In fact, Bashir is carefully to bring an element of hope among the bleakness. There’s the encouragement to “demand to change what your demise must inspire” and the promise that “change is coming”.
However, ’Cuts Of The Cloth’ draws attention to the necessity of bringing change for all women, not just mother’s. This poem questions the Western fixation with Islamic coverings and its equal patriarchal structures.
It addresses recognisable themes such as the body and the ““hypocrisy” of Western supremacy as they provoke global conflict. But, it neatly segues for the longer and sometimes more ambiguously linked final and third part.
From a more ode-like poem, ‘To You’, there’s the longing over how the “bed still smells” like a departed lover. Subsequently, Hafsah Aneela Bashir conjures the recognisable fears of women walking alone at night in ‘The Argument’.
Under the “moonlight”, a man’s demand that the persona “speak” to him understandably creates a threat. Bashir adds just the right touch of the fantastical to a reality for many women as he grows vampiric “fangs”.
One by one, the poems tell the various tales of women. Some capture snapshots of feeling like a “prized possession” via their body or desperately seeking “a teaspoon” of physical affection.
The poet still doesn’t refrain from topics like violence against women like the gruesome murder of ‘Strangeways’. All these poems have uniting elements of the body like the man’s blood rising in anger and he “pulls her suspenders around her throat”.
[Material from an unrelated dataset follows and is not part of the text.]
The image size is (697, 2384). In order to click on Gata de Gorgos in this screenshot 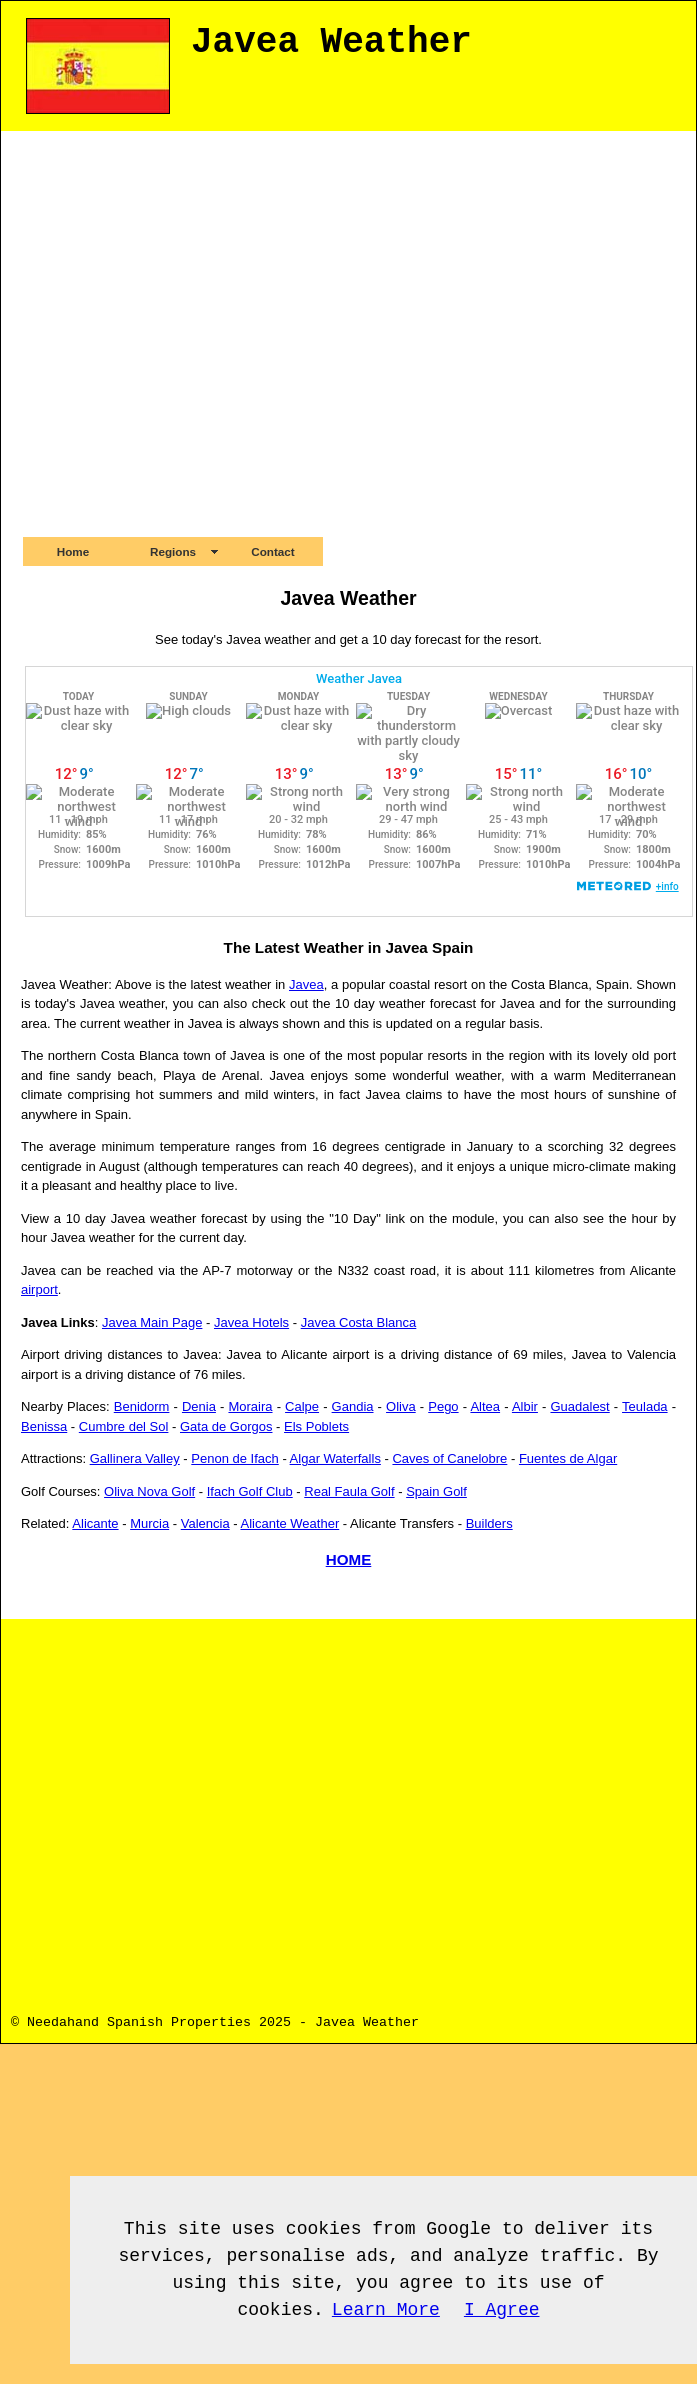 , I will do `click(226, 1426)`.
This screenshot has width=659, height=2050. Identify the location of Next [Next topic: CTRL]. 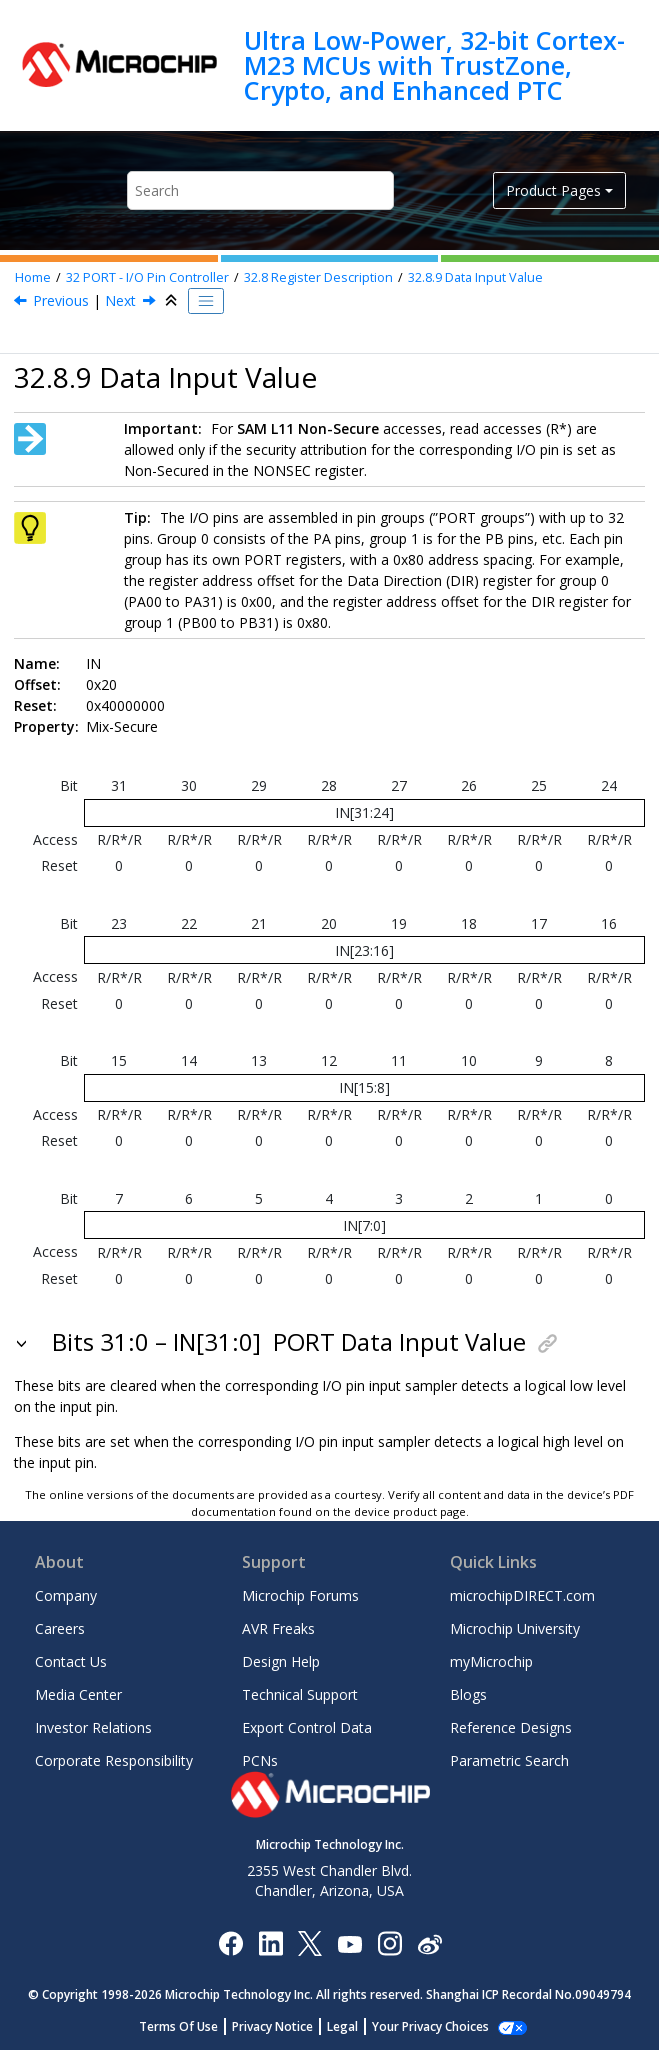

Some of this can be difficult to read. Although upon reading the final poem of this part and the outro, they most clearly suggest why Bashir has written such a tough collection.
Poems With A Purpose
The Celox and The Clot has moments of levity but the final poem of the final part, ‘Songs of Protest’ applies to the book as a whole. As per Bashir’s talent for imagery, there are powerful scenes of women singing together regardless of identity.
“The old ones with the new ones […] the Pakistani ones with the British ones” – this seems to imply any “meanings” given to women’s bodies do not matter, for example, those of national identity. Whether they are experiencing violence in foreign wars or personal abuse, their suffering is unjust.
Essentially, it seems that the poet has intelligently threaded the physical and emotional suffering of women around the world throughout the collection. This all serves to bolster her final argument on the need to overcome any differences and change this themselves.
The single poem of the outro, ‘Brown Bodies’ neatly brings together the importance of ending the cycle of “violence, inequality, predation, […] patriarchy” “ by all men of power”. In a clever contrast to its introduction, women should no longer passively have things done to them.
Women can find balance by enjoying experiences like being a mother, a sister, a wife. But when women’s bodies are often oppressively defined like this, becoming commodities to marry off or then casualties of war, women need to reclaim them.
Here, Bashir uses her aptitude for imagery with the memorable image of a woman putting her body together to “gather the bones of my spine and stand tall”. This undoubtedly inspires women, regardless of the form of violence and oppression in their lives, to do the same and demand “my life is my own”.
Hafsah Aneela Bashir has written a challenging, but worthy read with The Celox and The Clot.
To some degree, there isn’t a simple answer to the issues in this debut collection. At times, it can be a relentless read to feel so helpless in the face of real-life problems.
Nevertheless, Bashir complementary to her poetic talents of intelligent structuring and evocative image, she injects enough optimism to make this a stirring read.
Individuals, particularly women have the power to personally heal the clots of their own lives. Then, even in the face of streams of violence in the world, we have the power to come together as individuals to stem the bleeding.
Finally, The Celox and The Clot itself is an exercise in finding a balance. Through the power of words, Hafsah Aneela Bashir has engagingly shown the importance of action. Therefore this collection is an impressively purposeful debut.